Can my ex-partner make me sell the house if we have children under 16?
Generally speaking it would be difficult for your ex-partner to make you sell the house if you are residing there with children under 16. Unless the house is far too big for you and the children or it can be demonstrated that you can purchase your ex-partner’s interest in the property (assuming he has a legitimate interest in the property) then he will probably have to wait until the youngest child has reached 17/18 or ceases full time education or training before he can expect you to sell the house or you to purchase his interest. You are also likely to have rights under Schedule 1 of the Children Act 1989 in respect of the property. You should seek legal advice from a family lawyer to obtain more information about these rights.
Do children who are now adults have to be included in a divorce petition?

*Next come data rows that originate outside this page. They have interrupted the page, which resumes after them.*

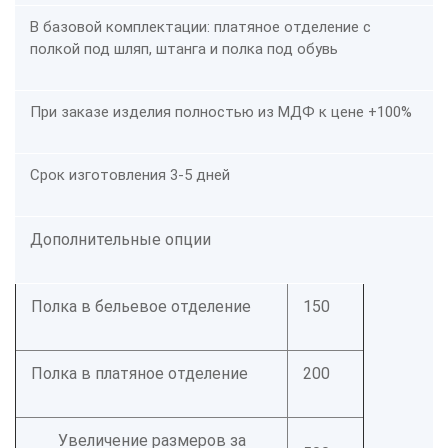
В базовой комплектации: платяное отделение с
полкой под шляп, штанга и полка под обувь
При заказе изделия полностью из МДФ к цене +100%
Срок изготовления 3-5 дней
Дополнительные опции
Полка в бельевое отделение
150
Полка в платяное отделение
200
Увеличение размеров за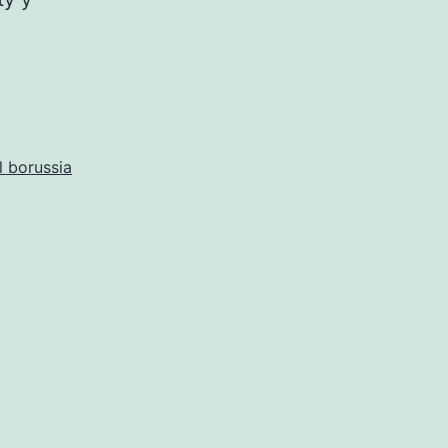
l borussia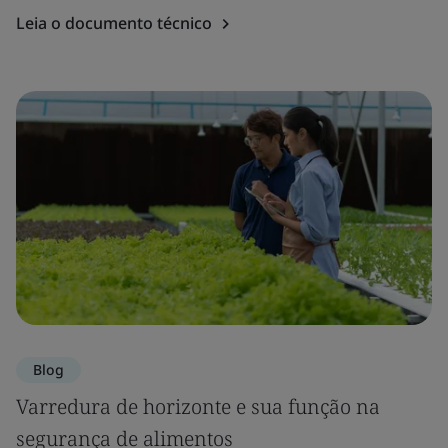
Leia o documento técnico
Blog
Varredura de horizonte e sua função na
segurança de alimentos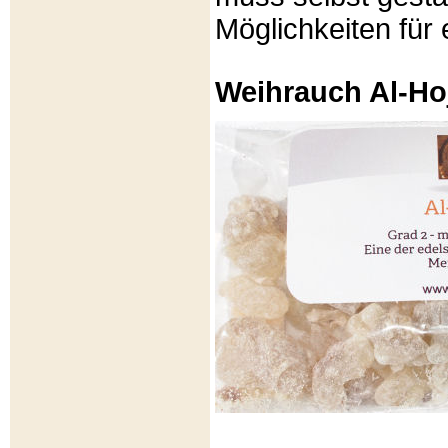
Möglichkeiten für e
Weihrauch Al-Ho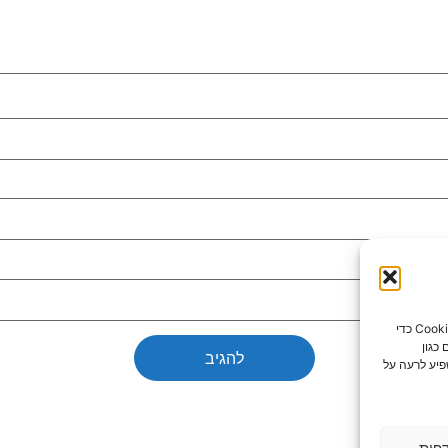
כדי לספק את חוויות המשתמש הטובות ביותר, אנו משתמשים בטכנולוגיות כמו קובצי Cookie כדי
כגון
פיע לרעה על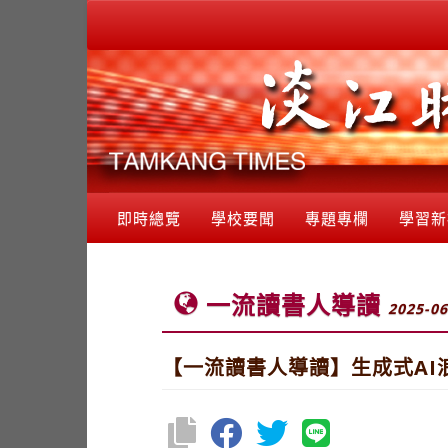
即時總覽
學校要聞
專題專欄
學習新
一流讀書人導讀
2025-06
【一流讀書人導讀】生成式AI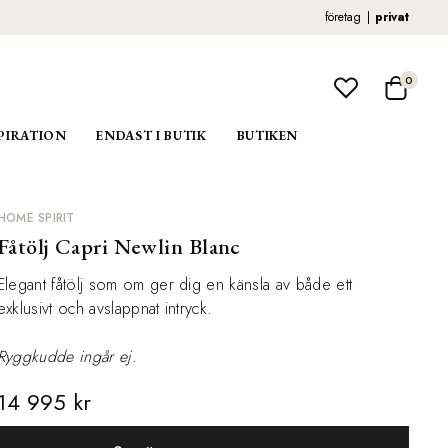
företag
privat
0
PIRATION
ENDAST I BUTIK
BUTIKEN
HOME SPIRIT
Fåtölj Capri Newlin Blanc
Elegant fåtölj som om ger dig en känsla av både ett
exklusivt och avslappnat intryck.
Ryggkudde ingår ej.
14 995 kr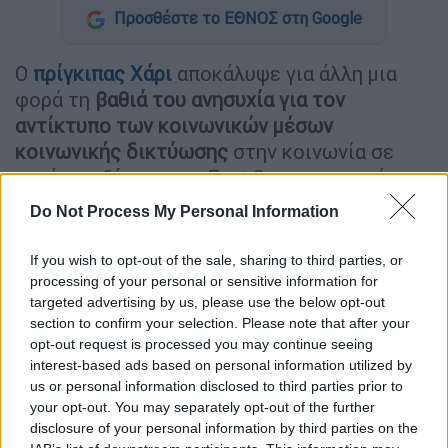
Προσθέστε το ΕΘΝΟΣ στη Google
Ο
πρίγκιπας Χάρι
αποκάλυψε για άλλη μια
φορά τη
βαθιά του ανησυχία για τον
αντίκτυπο των κοινωνικών μέσων
κοινωνικής δικτύωσης
στην κοινωνία σε
συνέντευξή του στο Fast Company μετά την
επίθεση στο Καπιτώλιο των ΗΠΑ.
Do Not Process My Personal Information
Επισημαίνοντας ότι
«τελειώνει ο χρόνος»
If you wish to opt-out of the sale, sharing to third parties, or
για τις εταιρείες μέσων κοινωνικής
processing of your personal or sensitive information for
δικτύωσης
όσον αφορά τη διαχείριση της
targeted advertising by us, please use the below opt-out
τεράστιας
παραπληροφόρησης
που
section to confirm your selection. Please note that after your
opt-out request is processed you may continue seeing
διαδίδεται τόσο εύκολα στο διαδίκτυο, το
interest-based ads based on personal information utilized by
μέλος της βασιλικής οικογένειας του
us or personal information disclosed to third parties prior to
Ηνωμένου Βασιλείου δήλωσε ότι πιστεύει
your opt-out. You may separately opt-out of the further
ότι είναι μια σοβαρή απειλή για τη
disclosure of your personal information by third parties on the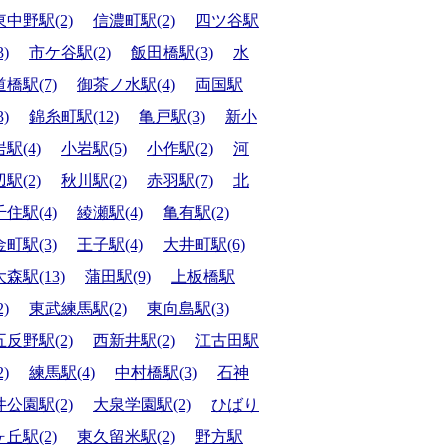
東中野駅(2)
信濃町駅(2)
四ツ谷駅
3)
市ケ谷駅(2)
飯田橋駅(3)
水
道橋駅(7)
御茶ノ水駅(4)
両国駅
3)
錦糸町駅(12)
亀戸駅(3)
新小
岩駅(4)
小岩駅(5)
小作駅(2)
河
辺駅(2)
秋川駅(2)
赤羽駅(7)
北
千住駅(4)
綾瀬駅(4)
亀有駅(2)
金町駅(3)
王子駅(4)
大井町駅(6)
大森駅(13)
蒲田駅(9)
上板橋駅
2)
東武練馬駅(2)
東向島駅(3)
五反野駅(2)
西新井駅(2)
江古田駅
2)
練馬駅(4)
中村橋駅(3)
石神
井公園駅(2)
大泉学園駅(2)
ひばり
ヶ丘駅(2)
東久留米駅(2)
野方駅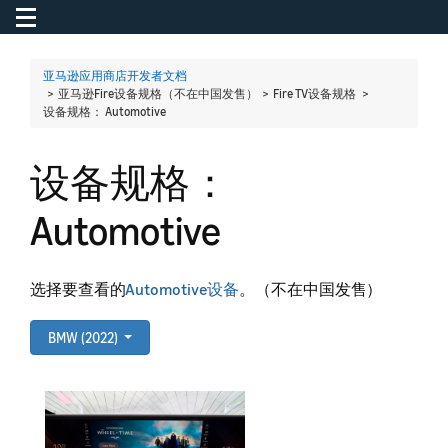
Toggle navigation
To
亚马逊应用商店开发者文档
> 亚马逊Fire设备规格（不在中国发售） > Fire TV设备规格 >
设备规格： Automotive
设备规格：
Automotive
选择要查看的
Automotive设备
。（不在中国发售）
BMW (2022)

Yes. All children of the marriage whether born to both you and your husband, or either of you or adopted by you and any other children treated by both of you as children of the family need to be included in the divorce petition. Their names, gender and dates of birth must be included if they are under 16 or between 16 and 18 but still undergoing education or training or working full time. If they are over 18 then it is sufficient to simply state that they are over 18. You will also need to complete a statement of arrangements for any such child, giving more information about them and where they are living if they are under 16 or between 16 and 18 and at school, college or in training for a trade, profession or vocation. The statement of arrangements does not need to be completed if there are no children of the family or the children are either over 16 or aged under 18 and not at school, college, or in training for a trade, professional or vocation, or if over 18.